**Exercise data**.
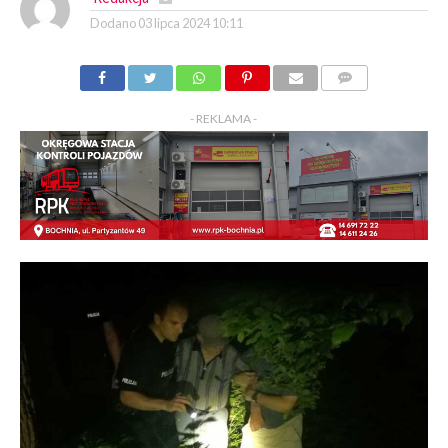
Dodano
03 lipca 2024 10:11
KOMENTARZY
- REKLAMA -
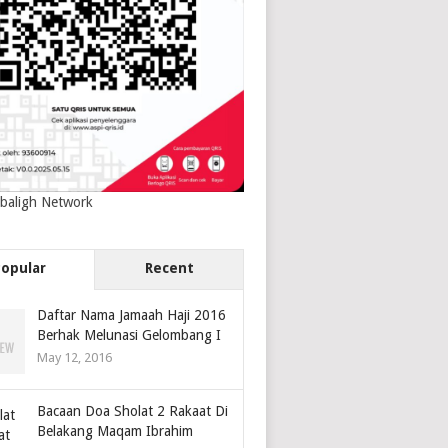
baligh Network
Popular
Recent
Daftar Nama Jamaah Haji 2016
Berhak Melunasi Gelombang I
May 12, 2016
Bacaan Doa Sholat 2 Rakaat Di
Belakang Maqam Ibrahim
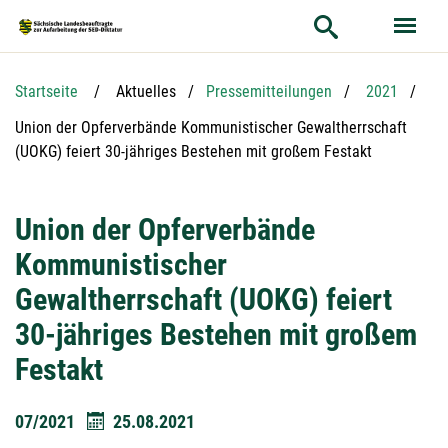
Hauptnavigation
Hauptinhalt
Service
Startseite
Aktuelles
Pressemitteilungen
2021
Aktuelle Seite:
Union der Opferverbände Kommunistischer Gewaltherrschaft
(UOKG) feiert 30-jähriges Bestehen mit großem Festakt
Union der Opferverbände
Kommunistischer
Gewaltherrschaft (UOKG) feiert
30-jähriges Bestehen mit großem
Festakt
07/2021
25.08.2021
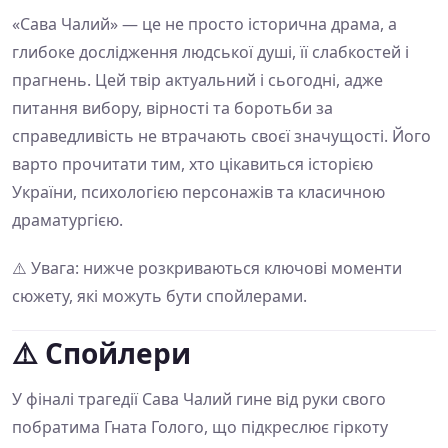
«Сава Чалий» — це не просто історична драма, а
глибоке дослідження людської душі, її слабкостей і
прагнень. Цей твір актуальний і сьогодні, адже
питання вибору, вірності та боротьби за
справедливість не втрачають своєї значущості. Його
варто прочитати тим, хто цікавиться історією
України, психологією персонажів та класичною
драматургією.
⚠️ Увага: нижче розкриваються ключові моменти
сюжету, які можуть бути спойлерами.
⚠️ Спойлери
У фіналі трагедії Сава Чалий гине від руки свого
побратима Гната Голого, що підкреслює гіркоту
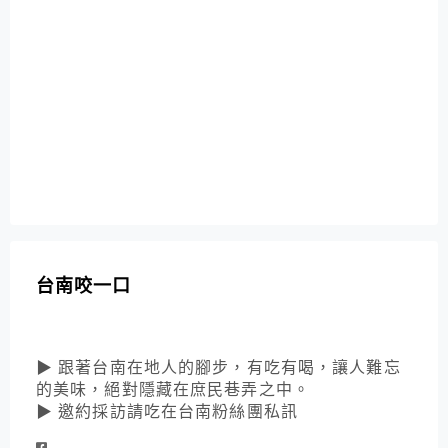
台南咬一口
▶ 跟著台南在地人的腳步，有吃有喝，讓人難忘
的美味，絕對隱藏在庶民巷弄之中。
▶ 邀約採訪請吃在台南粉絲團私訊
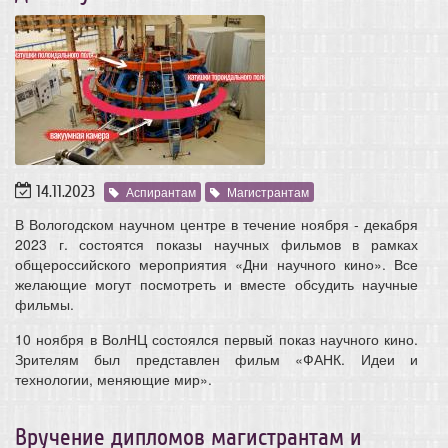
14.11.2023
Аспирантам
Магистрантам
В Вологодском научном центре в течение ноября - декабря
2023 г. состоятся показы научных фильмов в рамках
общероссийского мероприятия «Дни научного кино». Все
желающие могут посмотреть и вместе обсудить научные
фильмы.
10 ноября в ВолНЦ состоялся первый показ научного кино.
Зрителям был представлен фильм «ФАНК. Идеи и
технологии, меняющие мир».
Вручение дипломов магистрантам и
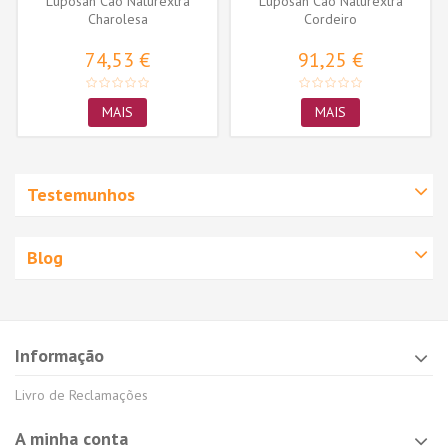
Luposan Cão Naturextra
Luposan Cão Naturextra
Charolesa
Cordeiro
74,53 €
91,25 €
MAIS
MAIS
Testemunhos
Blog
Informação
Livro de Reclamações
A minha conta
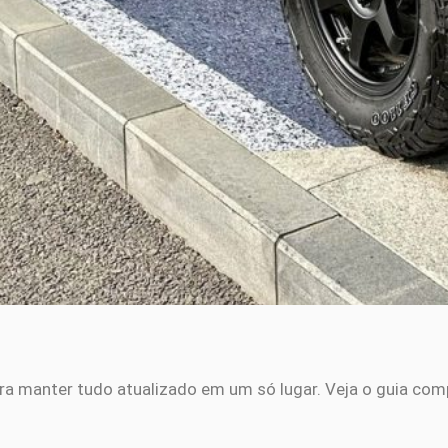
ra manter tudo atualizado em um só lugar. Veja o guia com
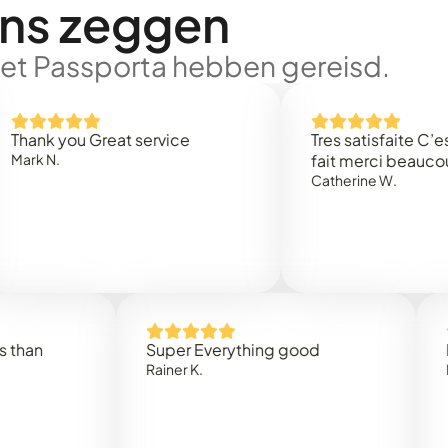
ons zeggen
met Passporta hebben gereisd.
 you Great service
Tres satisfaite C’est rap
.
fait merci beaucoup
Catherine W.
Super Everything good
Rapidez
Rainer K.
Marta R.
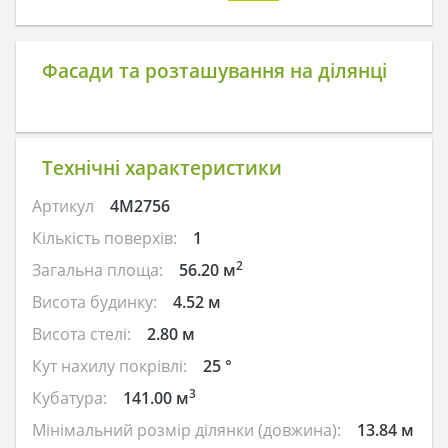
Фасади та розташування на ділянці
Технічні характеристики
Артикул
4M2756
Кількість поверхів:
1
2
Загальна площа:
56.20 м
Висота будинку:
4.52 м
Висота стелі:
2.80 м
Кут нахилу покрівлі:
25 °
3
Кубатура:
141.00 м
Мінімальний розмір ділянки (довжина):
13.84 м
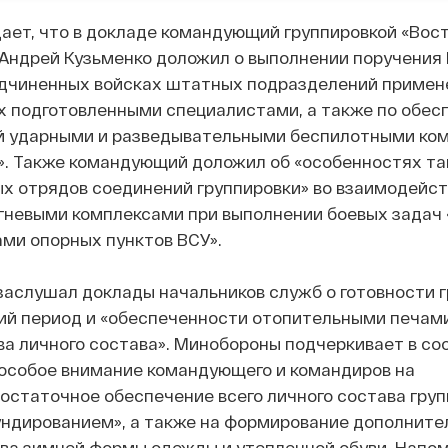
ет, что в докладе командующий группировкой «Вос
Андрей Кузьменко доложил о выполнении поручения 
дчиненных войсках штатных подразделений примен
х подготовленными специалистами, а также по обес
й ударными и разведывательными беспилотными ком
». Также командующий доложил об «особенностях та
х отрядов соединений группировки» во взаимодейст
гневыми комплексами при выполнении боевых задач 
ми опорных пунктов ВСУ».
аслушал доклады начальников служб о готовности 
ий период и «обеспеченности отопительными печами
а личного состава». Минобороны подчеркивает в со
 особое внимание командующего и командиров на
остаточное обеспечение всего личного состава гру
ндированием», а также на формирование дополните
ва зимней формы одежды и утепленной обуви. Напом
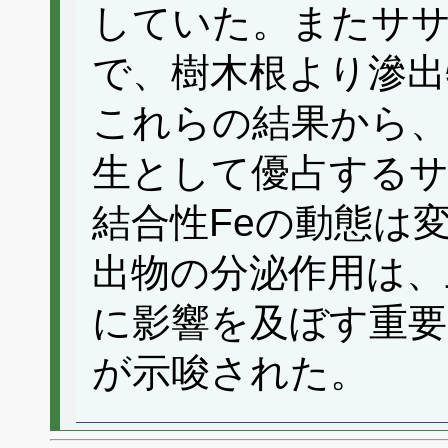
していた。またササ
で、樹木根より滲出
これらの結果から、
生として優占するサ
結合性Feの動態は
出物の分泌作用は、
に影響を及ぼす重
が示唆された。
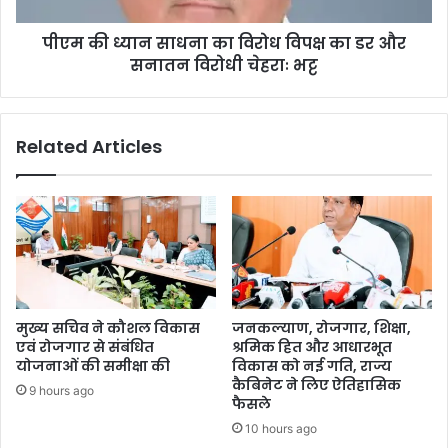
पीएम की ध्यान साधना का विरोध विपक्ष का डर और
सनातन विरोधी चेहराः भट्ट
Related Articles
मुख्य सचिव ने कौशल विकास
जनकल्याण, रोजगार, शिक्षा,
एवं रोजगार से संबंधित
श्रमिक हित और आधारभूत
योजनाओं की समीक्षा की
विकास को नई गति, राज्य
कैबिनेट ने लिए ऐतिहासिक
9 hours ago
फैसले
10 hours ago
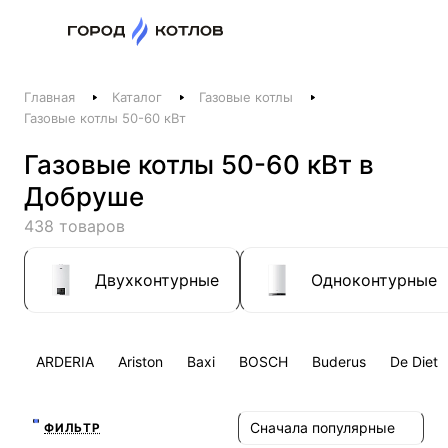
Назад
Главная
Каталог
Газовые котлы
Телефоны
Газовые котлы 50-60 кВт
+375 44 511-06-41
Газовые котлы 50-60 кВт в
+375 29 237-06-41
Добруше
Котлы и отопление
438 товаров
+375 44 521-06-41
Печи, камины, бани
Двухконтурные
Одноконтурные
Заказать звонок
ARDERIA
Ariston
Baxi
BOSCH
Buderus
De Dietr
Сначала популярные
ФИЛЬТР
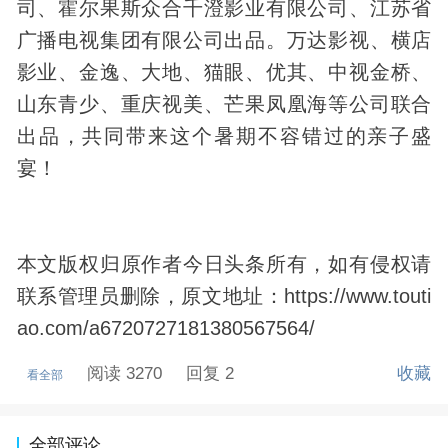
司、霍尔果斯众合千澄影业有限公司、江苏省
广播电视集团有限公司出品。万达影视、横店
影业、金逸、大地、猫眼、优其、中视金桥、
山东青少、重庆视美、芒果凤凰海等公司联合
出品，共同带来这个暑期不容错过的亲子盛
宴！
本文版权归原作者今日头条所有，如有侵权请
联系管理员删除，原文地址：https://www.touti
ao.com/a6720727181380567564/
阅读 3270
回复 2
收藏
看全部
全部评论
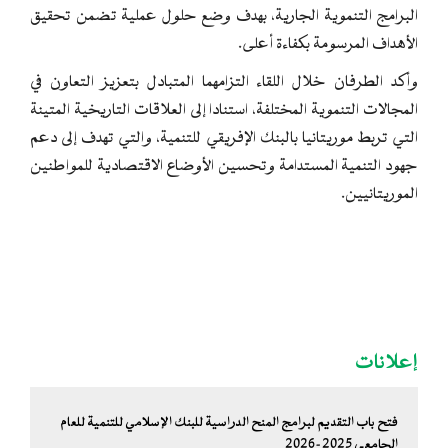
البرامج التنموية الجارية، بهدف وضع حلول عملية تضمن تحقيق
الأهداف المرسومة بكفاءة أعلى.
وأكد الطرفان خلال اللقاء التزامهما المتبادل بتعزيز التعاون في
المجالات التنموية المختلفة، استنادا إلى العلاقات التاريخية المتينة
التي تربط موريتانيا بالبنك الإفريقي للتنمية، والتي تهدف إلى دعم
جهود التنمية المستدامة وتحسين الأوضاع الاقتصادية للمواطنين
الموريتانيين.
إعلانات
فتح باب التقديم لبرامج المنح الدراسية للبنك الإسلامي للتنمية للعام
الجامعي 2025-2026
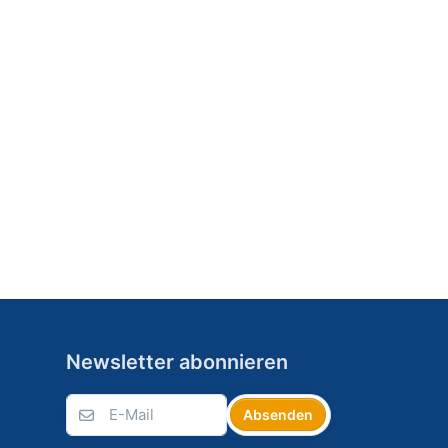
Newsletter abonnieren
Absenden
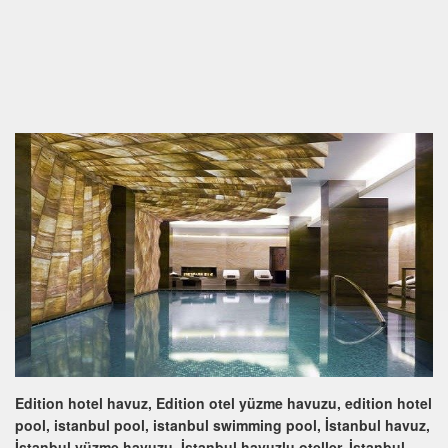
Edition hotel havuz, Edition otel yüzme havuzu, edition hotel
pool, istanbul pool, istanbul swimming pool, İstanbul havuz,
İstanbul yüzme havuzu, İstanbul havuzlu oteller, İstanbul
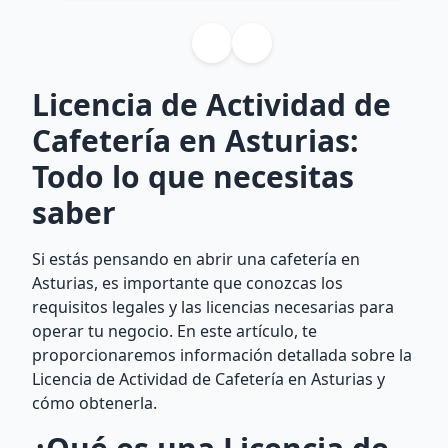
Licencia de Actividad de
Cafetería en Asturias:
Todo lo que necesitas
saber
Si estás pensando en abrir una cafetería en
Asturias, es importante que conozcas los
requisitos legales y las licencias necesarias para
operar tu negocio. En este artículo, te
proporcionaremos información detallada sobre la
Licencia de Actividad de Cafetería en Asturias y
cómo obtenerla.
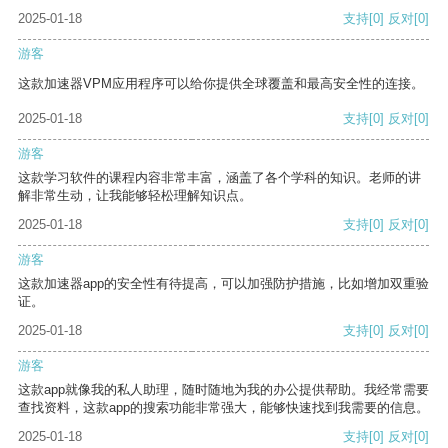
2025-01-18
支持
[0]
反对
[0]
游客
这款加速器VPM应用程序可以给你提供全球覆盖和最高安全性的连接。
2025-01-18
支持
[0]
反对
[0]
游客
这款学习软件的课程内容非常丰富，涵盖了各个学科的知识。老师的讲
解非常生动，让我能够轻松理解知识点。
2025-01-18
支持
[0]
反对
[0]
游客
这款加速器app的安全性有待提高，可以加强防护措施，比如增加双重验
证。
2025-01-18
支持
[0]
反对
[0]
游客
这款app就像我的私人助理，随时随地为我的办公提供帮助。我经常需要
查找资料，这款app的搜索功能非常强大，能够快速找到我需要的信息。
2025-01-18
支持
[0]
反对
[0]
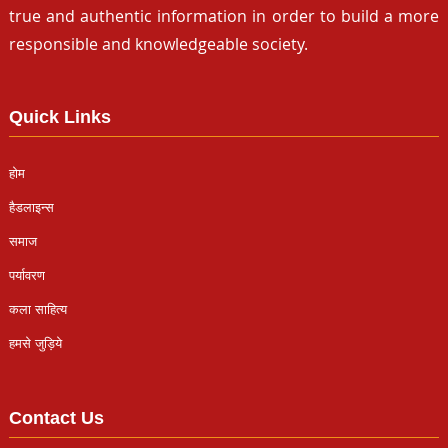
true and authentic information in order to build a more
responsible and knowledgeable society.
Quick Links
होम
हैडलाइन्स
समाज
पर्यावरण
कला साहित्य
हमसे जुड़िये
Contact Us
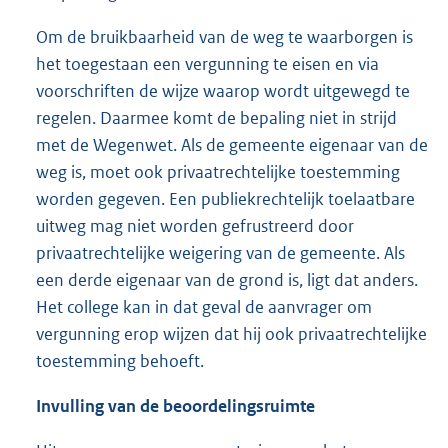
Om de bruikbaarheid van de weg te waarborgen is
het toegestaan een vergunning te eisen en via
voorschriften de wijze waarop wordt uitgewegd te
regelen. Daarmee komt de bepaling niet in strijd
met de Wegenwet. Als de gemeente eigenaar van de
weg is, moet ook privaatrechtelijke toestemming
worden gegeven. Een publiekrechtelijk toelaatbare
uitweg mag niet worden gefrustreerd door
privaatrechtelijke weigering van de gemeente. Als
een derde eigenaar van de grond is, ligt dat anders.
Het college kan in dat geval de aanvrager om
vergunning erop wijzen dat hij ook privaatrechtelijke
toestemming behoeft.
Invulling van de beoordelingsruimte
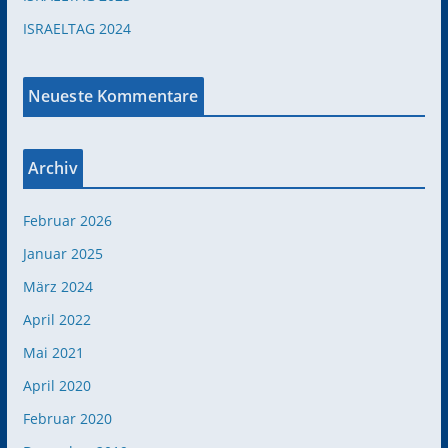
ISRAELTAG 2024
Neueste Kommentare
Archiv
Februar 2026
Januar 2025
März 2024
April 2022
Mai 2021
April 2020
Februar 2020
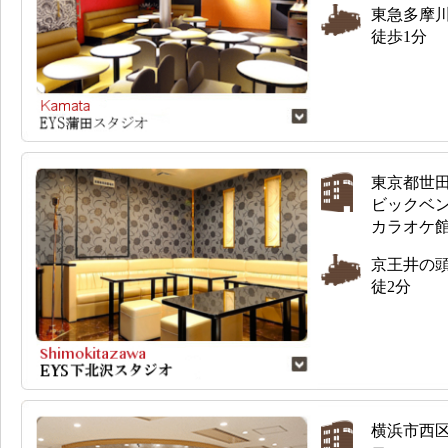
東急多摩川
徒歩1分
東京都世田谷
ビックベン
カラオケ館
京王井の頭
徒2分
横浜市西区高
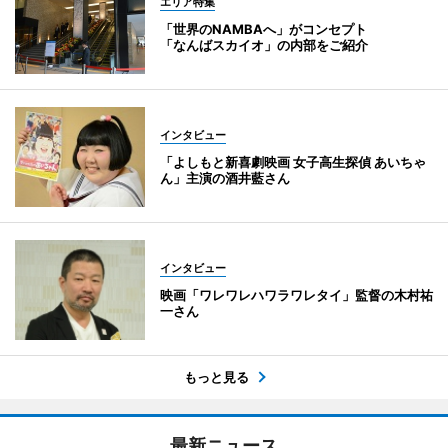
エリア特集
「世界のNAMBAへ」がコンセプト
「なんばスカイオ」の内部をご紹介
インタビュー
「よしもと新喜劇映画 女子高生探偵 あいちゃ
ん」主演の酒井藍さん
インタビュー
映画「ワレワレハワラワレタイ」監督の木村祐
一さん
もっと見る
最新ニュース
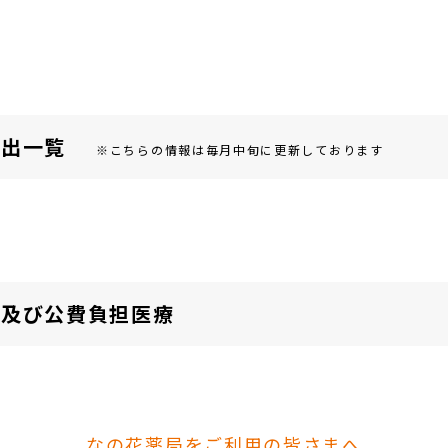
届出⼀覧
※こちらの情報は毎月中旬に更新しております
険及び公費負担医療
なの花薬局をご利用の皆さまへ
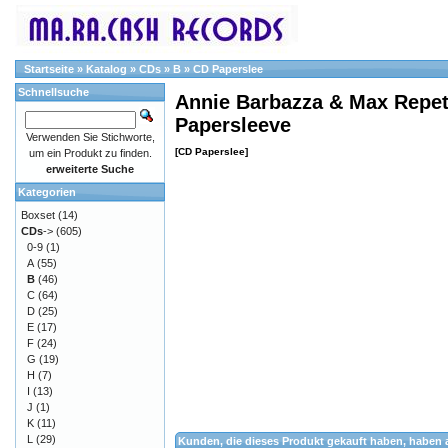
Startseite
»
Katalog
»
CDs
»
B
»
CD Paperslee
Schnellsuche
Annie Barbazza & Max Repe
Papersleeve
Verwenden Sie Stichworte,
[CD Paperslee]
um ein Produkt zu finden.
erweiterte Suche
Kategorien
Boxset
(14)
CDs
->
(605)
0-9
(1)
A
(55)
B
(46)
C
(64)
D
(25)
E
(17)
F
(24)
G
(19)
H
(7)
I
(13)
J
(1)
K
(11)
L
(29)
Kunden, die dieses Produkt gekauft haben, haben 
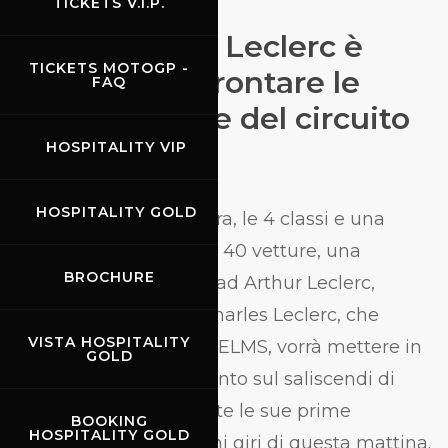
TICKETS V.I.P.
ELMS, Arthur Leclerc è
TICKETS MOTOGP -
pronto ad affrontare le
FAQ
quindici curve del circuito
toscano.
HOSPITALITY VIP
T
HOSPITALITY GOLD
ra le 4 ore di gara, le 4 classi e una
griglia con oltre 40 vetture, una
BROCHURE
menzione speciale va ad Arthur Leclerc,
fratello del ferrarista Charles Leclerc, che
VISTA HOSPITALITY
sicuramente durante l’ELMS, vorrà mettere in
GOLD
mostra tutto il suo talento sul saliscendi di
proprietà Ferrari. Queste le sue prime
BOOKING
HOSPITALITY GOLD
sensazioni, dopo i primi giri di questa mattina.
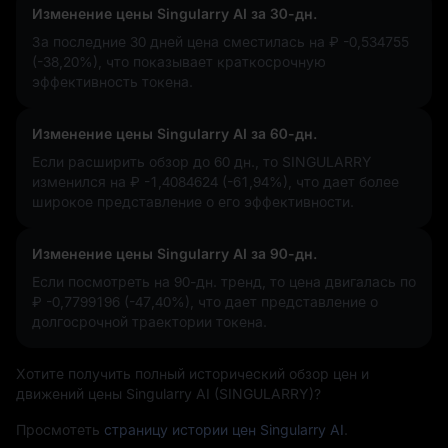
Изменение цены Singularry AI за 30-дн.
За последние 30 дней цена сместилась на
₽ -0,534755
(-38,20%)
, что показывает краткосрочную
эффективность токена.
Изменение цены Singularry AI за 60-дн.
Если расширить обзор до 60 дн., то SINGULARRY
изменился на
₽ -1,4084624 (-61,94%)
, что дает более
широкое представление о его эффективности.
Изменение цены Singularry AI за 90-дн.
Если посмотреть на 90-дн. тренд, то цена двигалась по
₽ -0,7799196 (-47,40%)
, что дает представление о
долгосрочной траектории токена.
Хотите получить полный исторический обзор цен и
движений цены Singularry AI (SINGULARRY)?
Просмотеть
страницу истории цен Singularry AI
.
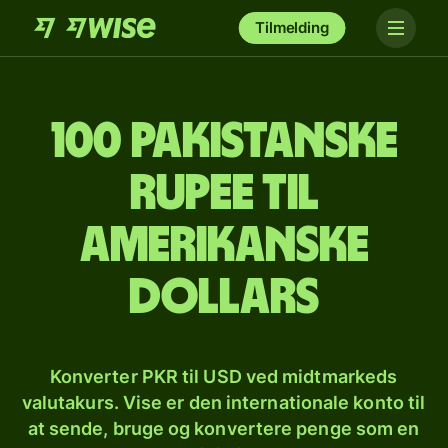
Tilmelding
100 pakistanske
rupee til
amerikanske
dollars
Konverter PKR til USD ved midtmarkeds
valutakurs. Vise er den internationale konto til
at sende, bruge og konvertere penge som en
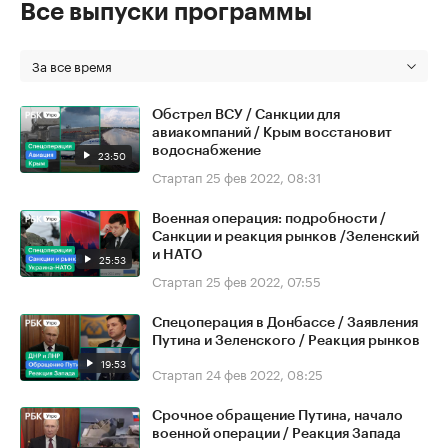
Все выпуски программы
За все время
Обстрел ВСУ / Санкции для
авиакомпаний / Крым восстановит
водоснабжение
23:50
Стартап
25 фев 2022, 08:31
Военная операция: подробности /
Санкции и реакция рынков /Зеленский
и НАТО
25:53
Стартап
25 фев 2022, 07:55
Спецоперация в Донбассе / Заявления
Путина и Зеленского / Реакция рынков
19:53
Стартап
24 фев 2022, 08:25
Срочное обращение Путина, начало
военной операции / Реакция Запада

**Task brief**.
Go through the material above, and wherever a line contains the string "toestemming", return it.

**Answer box**.
weg is, moet ook privaatrechtelijke toestemming
toestemming behoeft.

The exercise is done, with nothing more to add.